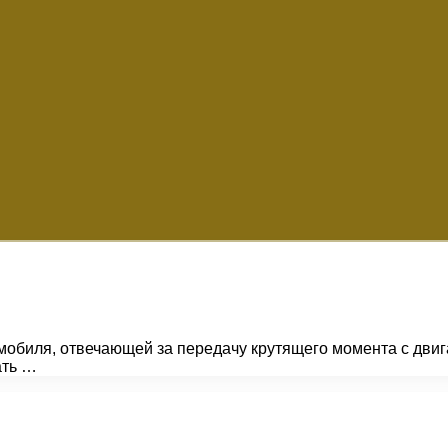
мобиля, отвечающей за передачу крутящего момента с двиг
ать …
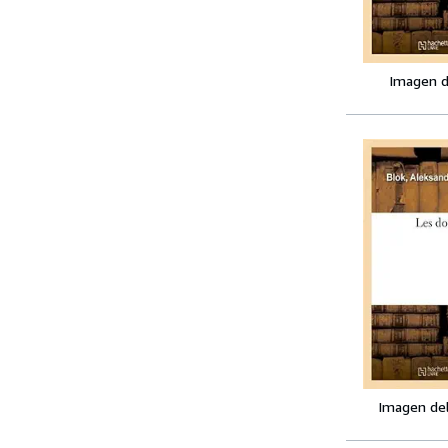
Imagen d
Imagen de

REQUIREMENT: Would you restate the listing word for word without its pictures?

RESPONSE TO THE TASK:
мобиля, отвечающей за передачу крутящего момента с двиг
ать …
Imagen d
Imagen de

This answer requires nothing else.